Get a certificate for a domain you control, then edit your /etc/hosts file to make that domain point to localhost – voila, valid cert for a server running locally.
This site violates Betteridge's Law.
This site doesn't address the countless small sites on $3/month shared-hosting plans. These generally do not provide shell access, so there's no way to use Let's Encrypt, therefor switching to https is not free, which means their assertion for point #4 is flat-out wrong. Web-hosting plans with shell access generally cost more money.
There's nothing stopping the shared-hosting providers from handling the Let's Encrypt process for their clients themselves, and then either just using the resulting certs for client sites automatically or exposing an interface for generating and applying a cert through their Web control panel.

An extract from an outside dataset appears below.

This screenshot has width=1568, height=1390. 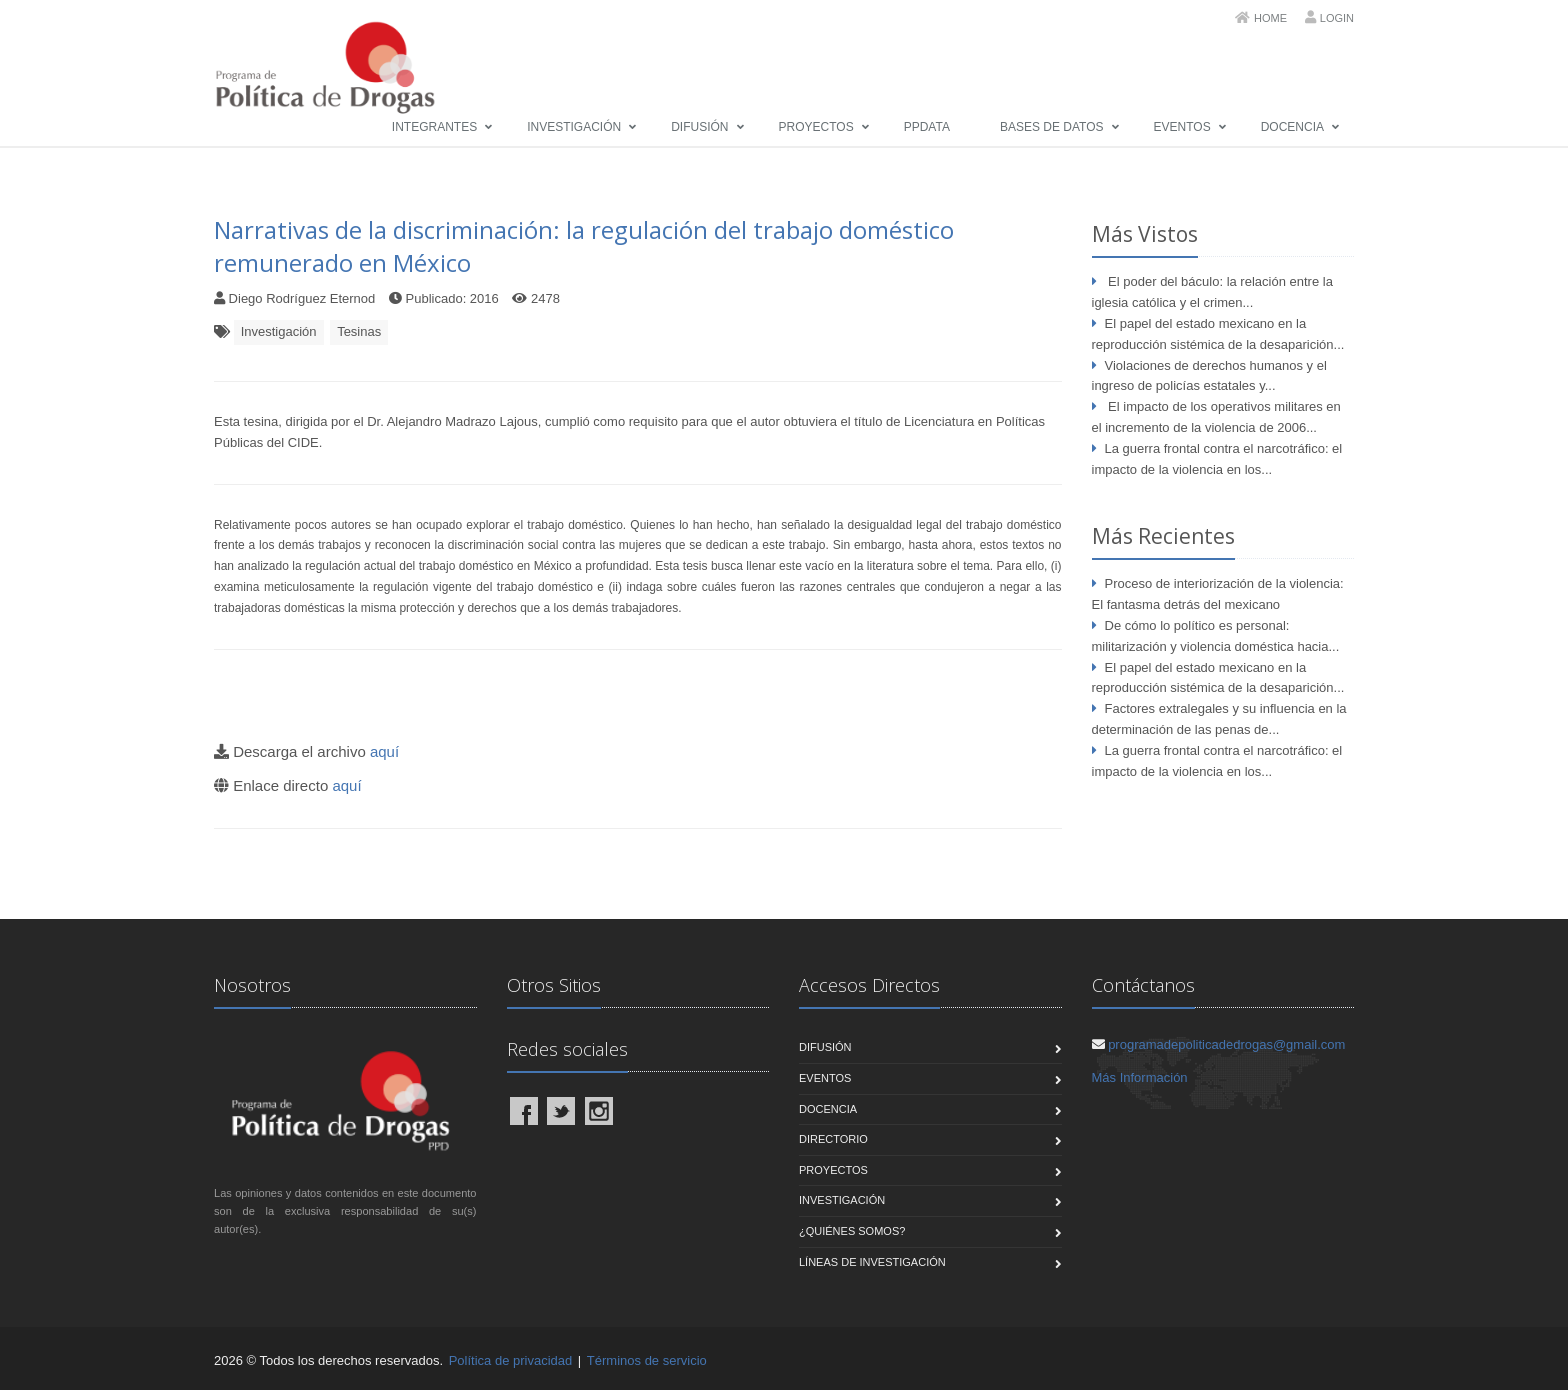 What do you see at coordinates (852, 1231) in the screenshot?
I see `¿Quiénes Somos?` at bounding box center [852, 1231].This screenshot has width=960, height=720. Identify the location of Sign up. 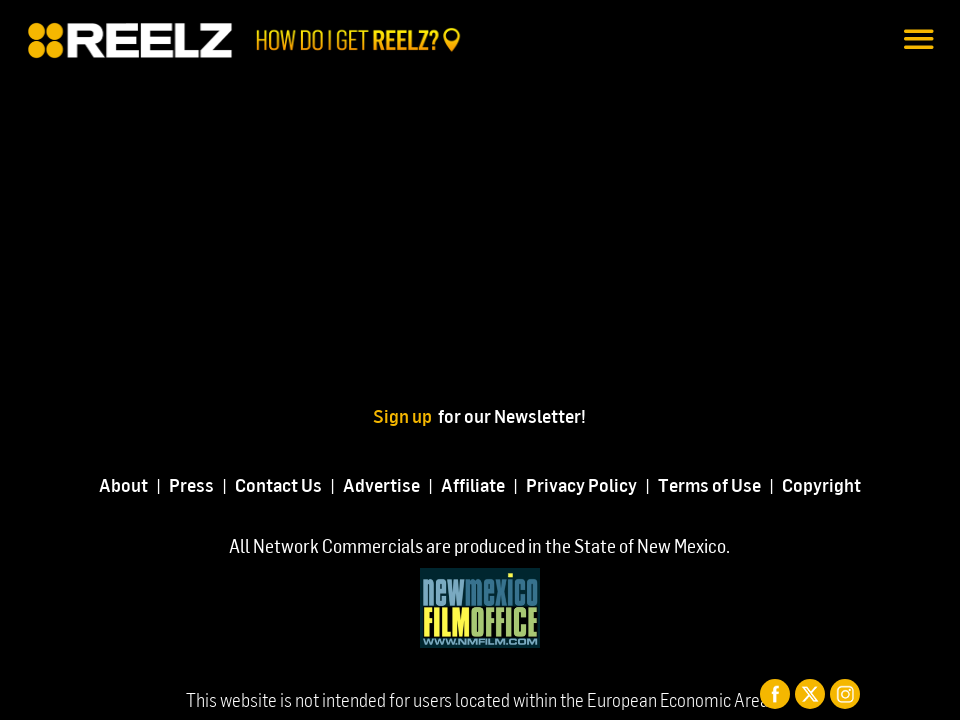
(405, 415).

They don't do that currently because customers aren't asking for it. If customers start asking, some will start. And once a few shared-hosting providers start providing HTTPS hosting, market pressure from educated customers can push the others into following suit.

>They don't do that currently because customers aren't asking for it.

No, they don't do it because they offer their own "partner" services for $$.

You can still use LE without shell access, you can manually upload the verification files and have your domain validated that way. You can even use DNS to verify the ownership of a domain.
I recommend moving those cheap shared-hosting to VPS server, which don't cost more these days. For example, Vultr is only $2.50/month. Others like Ramnode.com can also be had for less than $3/month. For about the same price, you'd get better security, greater flexibility, and often better performance.
And much higher maintenance cost and learning curve.
Popular freehoster lima-city.de (which I currently use to host gir.st) has started to offer free, one-click, automatically renewing LE certs.

What I want to say:

* the number of hosting companies to start offering LE will only rise from there.

* there's no need for shell access or even much knowledge of HTTPS required on the customer side.

Well I don't know for US, but in Europe you can go to OVH and get a less than 2€ per month web hosting plan with SSL included
I didn't know about Caddy Webserver, andit looks really nice. I will look into replacing nginx, which has become way more complex than I need, for hosting my static generated blog/website.